# Vulva & Pregnancy - PIC



## olivehill (Aug 17, 2009)

I keep second guessing myself on this gilt and finally came to a breaking point tonight and took a picture of her vulva in hopes some of the more experienced breeders might be willing to weigh in. :teehee:

I know for sure this gilt was bred. Earlier in the pregnancy she was carrying very, very much out to the sides -- usually one side or the other -- and I both saw and felt fetal movement. And then it disappeared. I *think* she just dropped and started carrying it looser/more downward, but I still worry that she aborted. It had been extremely hot here so I suppose that's a possibility. (Note: Yes, she has always had access to both shade and a wallow.) 

I've looked at her vulva so much I don't think I'd see changes in it if they jumped up and bit me. Obviously every gilt's vulva will look a bit different than any other's, but if your experienced eyes had to call this one would you say bred... or not? 

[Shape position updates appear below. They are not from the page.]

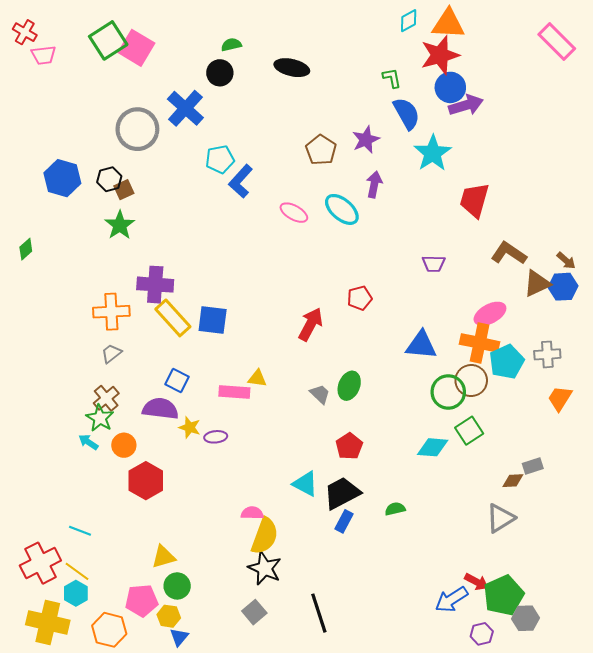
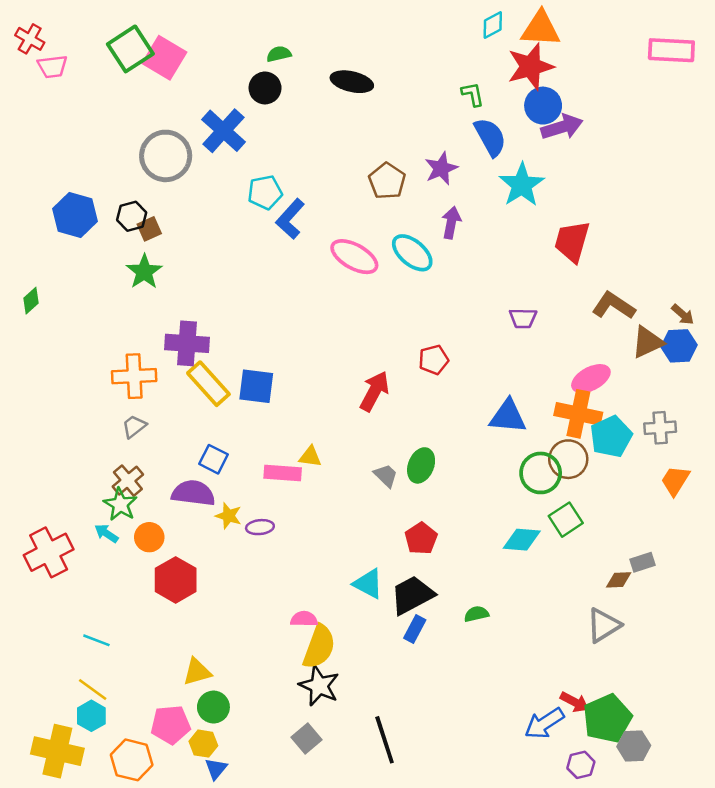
pink rectangle: (557, 42) -> (671, 50), turned -42
pink ellipse: (294, 213) -> (354, 257), size x1.4
red cross: (40, 563) -> (49, 552), moved

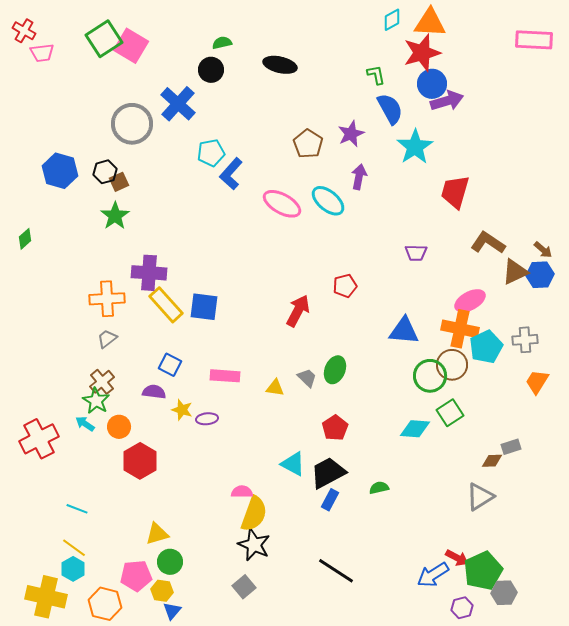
yellow triangle: (310, 457) -> (275, 388), moved
purple semicircle: (193, 493) -> (154, 392), size x0.7
black line: (385, 740) -> (336, 571), moved, turned -39

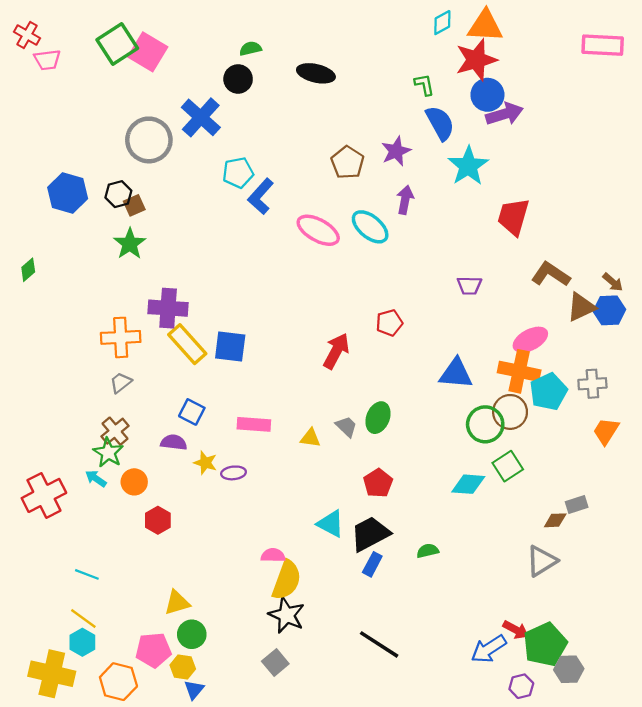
red hexagon: (140, 461) -> (158, 520), size x0.7

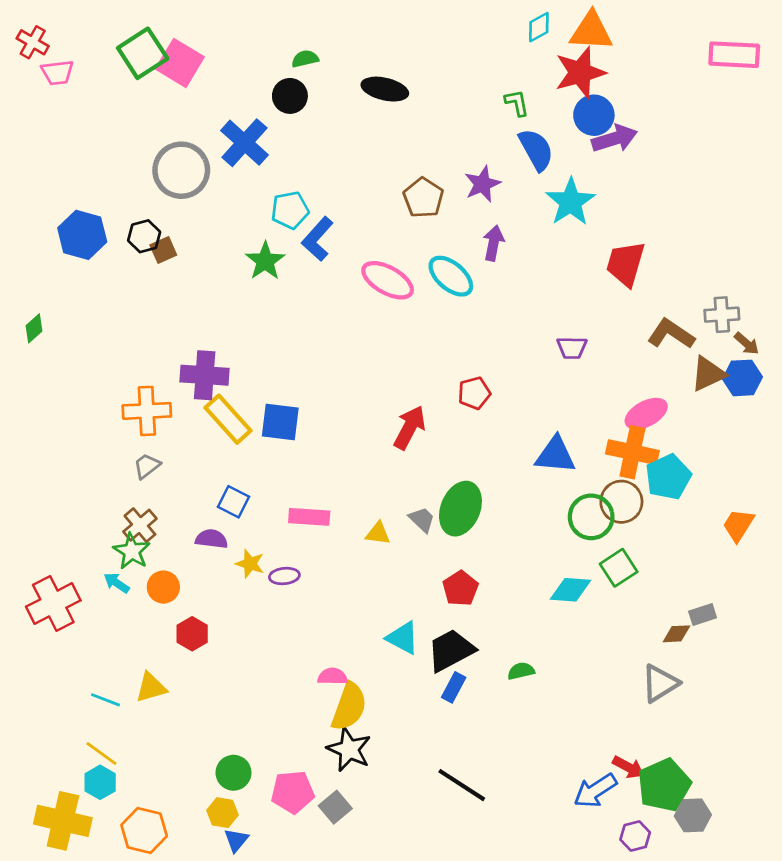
green star: (130, 244) -> (265, 261), moved
gray cross: (592, 384) -> (722, 315), moved
green ellipse: (378, 418) -> (460, 509), size x1.4
yellow triangle: (177, 603) -> (151, 687), moved
pink pentagon: (153, 650) -> (293, 792), moved

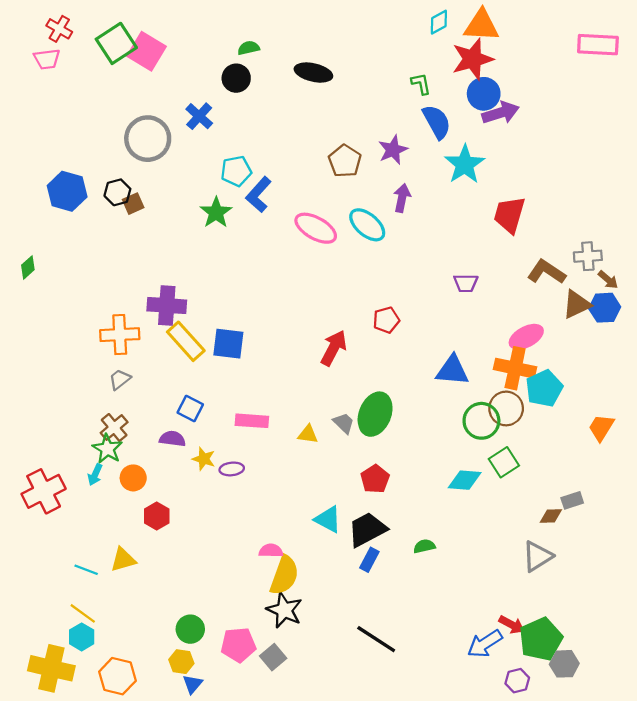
red cross: (33, 42) -> (59, 29), moved
blue cross: (244, 143) -> (199, 116), size x0.7
cyan arrow: (117, 583) -> (95, 475), turned -100

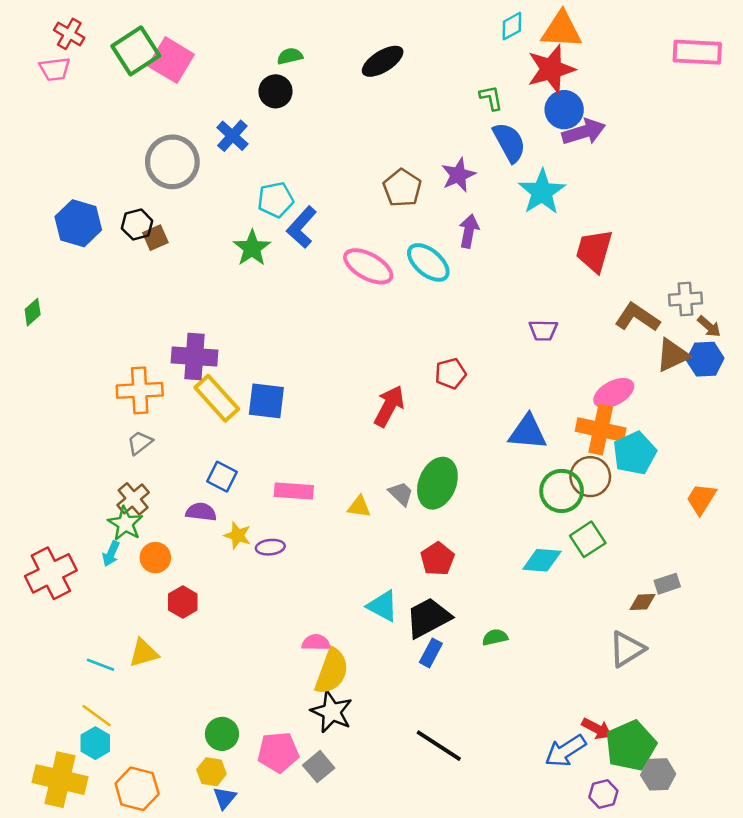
black ellipse: (313, 73) -> (383, 61), moved, turned -45

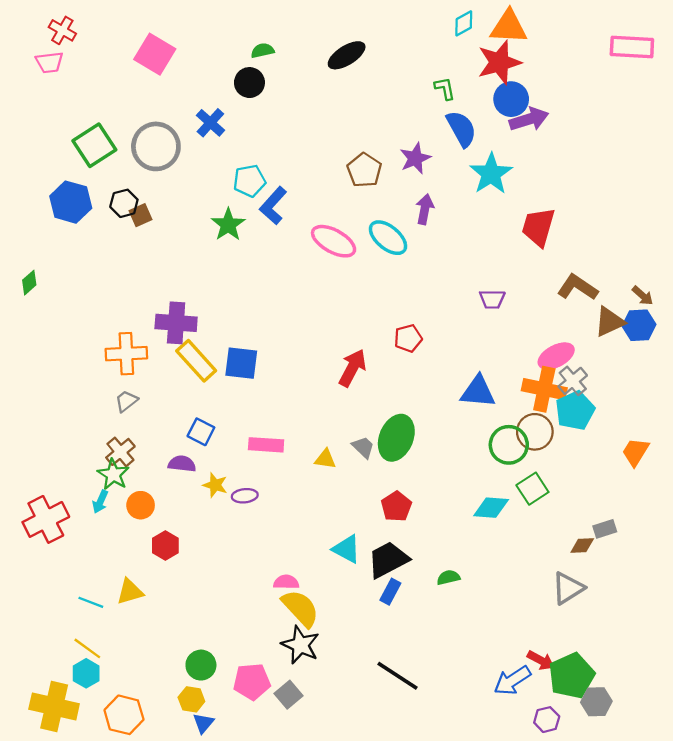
green square: (136, 51) -> (94, 145), moved
gray cross: (686, 299) -> (573, 381), moved, turned -36
yellow semicircle: (332, 671) -> (300, 608), turned -63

She was co-housed with the boar this spring and I estimate her due date to be around Sept. 4th. if that's of any help.


----------



## HeritagePigs (Aug 11, 2009)

I don't think you can tell by looking at the vulva if she is bred until the last day or two. That's when I've seen it swell up to twice it's normal size. Of course by then you can see the piglets moving around inside...


----------



## olivehill (Aug 17, 2009)

Hmmm. Breeding is a new endeavor to us, but I was under the impression that the vulva would tilt upward more and more throughout the pregnancy. Is this not true?


----------



## HeritagePigs (Aug 11, 2009)

I have never seen that nor read it and I do a lot of reading. Walter said something about it the other day. Walter?


----------



## Curtis B (Aug 15, 2008)

I have the same question, as mine was due (to my calculations) last week. I believe Walter said something about the clit hood pointing up. Can you tell much by her "bags"? I know when I weened my sowslast litter she really shriveled up, and her bags looks fuller every day, I tried to express some milk last week, but I have never milked a sow, don't know if you even can milk a sow......


----------



## olivehill (Aug 17, 2009)

This is a gilt, this would be her first litter so her teats are still small and relatively tight as they have never filled before. I was under the impression that they would not begin to fill until 1-2 weeks prior to farrowing, if at all as I've read some gilts and sows won't fill up until they farrow. If my calculations are correct she's still 3 weeks and 4 days out. So no help there either. 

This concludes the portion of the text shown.